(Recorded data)
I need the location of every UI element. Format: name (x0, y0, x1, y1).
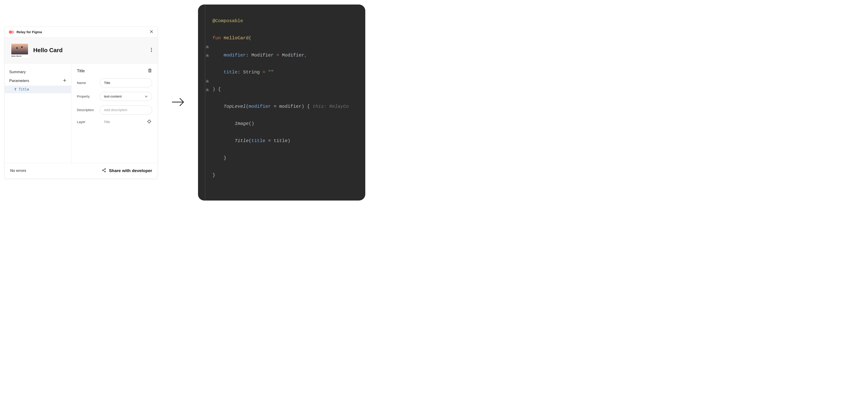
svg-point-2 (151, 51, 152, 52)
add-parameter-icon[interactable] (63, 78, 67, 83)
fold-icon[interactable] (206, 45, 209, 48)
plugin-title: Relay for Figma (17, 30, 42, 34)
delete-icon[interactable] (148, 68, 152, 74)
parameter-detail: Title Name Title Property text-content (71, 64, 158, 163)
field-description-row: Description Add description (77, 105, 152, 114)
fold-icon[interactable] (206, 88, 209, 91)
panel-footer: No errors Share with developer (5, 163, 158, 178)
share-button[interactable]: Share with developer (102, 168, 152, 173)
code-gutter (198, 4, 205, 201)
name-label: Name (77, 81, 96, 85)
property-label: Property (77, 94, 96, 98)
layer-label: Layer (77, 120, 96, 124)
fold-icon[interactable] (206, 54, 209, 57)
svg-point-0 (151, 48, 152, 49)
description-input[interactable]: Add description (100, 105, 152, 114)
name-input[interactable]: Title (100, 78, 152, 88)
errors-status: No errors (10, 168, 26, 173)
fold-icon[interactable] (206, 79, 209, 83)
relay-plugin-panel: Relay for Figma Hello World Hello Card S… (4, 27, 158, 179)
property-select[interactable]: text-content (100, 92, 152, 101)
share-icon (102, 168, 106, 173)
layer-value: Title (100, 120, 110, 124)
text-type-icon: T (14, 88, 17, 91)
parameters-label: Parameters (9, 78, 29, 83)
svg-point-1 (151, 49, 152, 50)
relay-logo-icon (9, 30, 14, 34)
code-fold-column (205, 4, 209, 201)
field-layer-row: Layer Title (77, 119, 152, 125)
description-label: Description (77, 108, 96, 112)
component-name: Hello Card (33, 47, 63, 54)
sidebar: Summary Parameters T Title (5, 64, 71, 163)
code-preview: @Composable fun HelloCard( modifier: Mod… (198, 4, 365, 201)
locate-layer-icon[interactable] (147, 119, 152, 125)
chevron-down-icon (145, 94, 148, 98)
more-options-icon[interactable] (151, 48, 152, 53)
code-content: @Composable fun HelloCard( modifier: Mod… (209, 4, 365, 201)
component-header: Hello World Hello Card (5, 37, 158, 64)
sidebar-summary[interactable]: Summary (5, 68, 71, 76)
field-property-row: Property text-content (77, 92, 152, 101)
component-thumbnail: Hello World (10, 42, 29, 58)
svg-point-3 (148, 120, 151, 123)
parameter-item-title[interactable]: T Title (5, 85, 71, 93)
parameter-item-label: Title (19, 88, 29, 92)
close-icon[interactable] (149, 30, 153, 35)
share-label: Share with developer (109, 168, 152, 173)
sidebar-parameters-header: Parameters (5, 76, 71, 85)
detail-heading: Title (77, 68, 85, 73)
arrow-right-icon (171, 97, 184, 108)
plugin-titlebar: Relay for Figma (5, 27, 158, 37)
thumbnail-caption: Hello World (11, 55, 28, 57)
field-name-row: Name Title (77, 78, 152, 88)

- How to complete this task:
The records above need to be printed in full and exactly, without any of the pictures.

- Response to this task:
I need the location of every UI element. Format: name (x0, y0, x1, y1).
svg-point-2 (151, 51, 152, 52)
add-parameter-icon[interactable] (63, 78, 67, 83)
fold-icon[interactable] (206, 45, 209, 48)
plugin-title: Relay for Figma (17, 30, 42, 34)
delete-icon[interactable] (148, 68, 152, 74)
parameter-detail: Title Name Title Property text-content (71, 64, 158, 163)
field-description-row: Description Add description (77, 105, 152, 114)
fold-icon[interactable] (206, 88, 209, 91)
panel-footer: No errors Share with developer (5, 163, 158, 178)
share-button[interactable]: Share with developer (102, 168, 152, 173)
code-gutter (198, 4, 205, 201)
name-label: Name (77, 81, 96, 85)
property-label: Property (77, 94, 96, 98)
layer-label: Layer (77, 120, 96, 124)
fold-icon[interactable] (206, 54, 209, 57)
svg-point-0 (151, 48, 152, 49)
description-input[interactable]: Add description (100, 105, 152, 114)
name-input[interactable]: Title (100, 78, 152, 88)
errors-status: No errors (10, 168, 26, 173)
fold-icon[interactable] (206, 79, 209, 83)
relay-plugin-panel: Relay for Figma Hello World Hello Card S… (4, 27, 158, 179)
property-select[interactable]: text-content (100, 92, 152, 101)
share-icon (102, 168, 106, 173)
layer-value: Title (100, 120, 110, 124)
text-type-icon: T (14, 88, 17, 91)
parameters-label: Parameters (9, 78, 29, 83)
svg-point-1 (151, 49, 152, 50)
relay-logo-icon (9, 30, 14, 34)
code-fold-column (205, 4, 209, 201)
field-layer-row: Layer Title (77, 119, 152, 125)
description-label: Description (77, 108, 96, 112)
component-name: Hello Card (33, 47, 63, 54)
sidebar: Summary Parameters T Title (5, 64, 71, 163)
code-preview: @Composable fun HelloCard( modifier: Mod… (198, 4, 365, 201)
locate-layer-icon[interactable] (147, 119, 152, 125)
chevron-down-icon (145, 94, 148, 98)
more-options-icon[interactable] (151, 48, 152, 53)
code-content: @Composable fun HelloCard( modifier: Mod… (209, 4, 365, 201)
component-header: Hello World Hello Card (5, 37, 158, 64)
sidebar-summary[interactable]: Summary (5, 68, 71, 76)
field-property-row: Property text-content (77, 92, 152, 101)
component-thumbnail: Hello World (10, 42, 29, 58)
svg-point-3 (148, 120, 151, 123)
parameter-item-title[interactable]: T Title (5, 85, 71, 93)
parameter-item-label: Title (19, 88, 29, 92)
close-icon[interactable] (149, 30, 153, 35)
share-label: Share with developer (109, 168, 152, 173)
sidebar-parameters-header: Parameters (5, 76, 71, 85)
detail-heading: Title (77, 68, 85, 73)
arrow-right-icon (171, 97, 184, 108)
plugin-titlebar: Relay for Figma (5, 27, 158, 37)
thumbnail-caption: Hello World (11, 55, 28, 57)
field-name-row: Name Title (77, 78, 152, 88)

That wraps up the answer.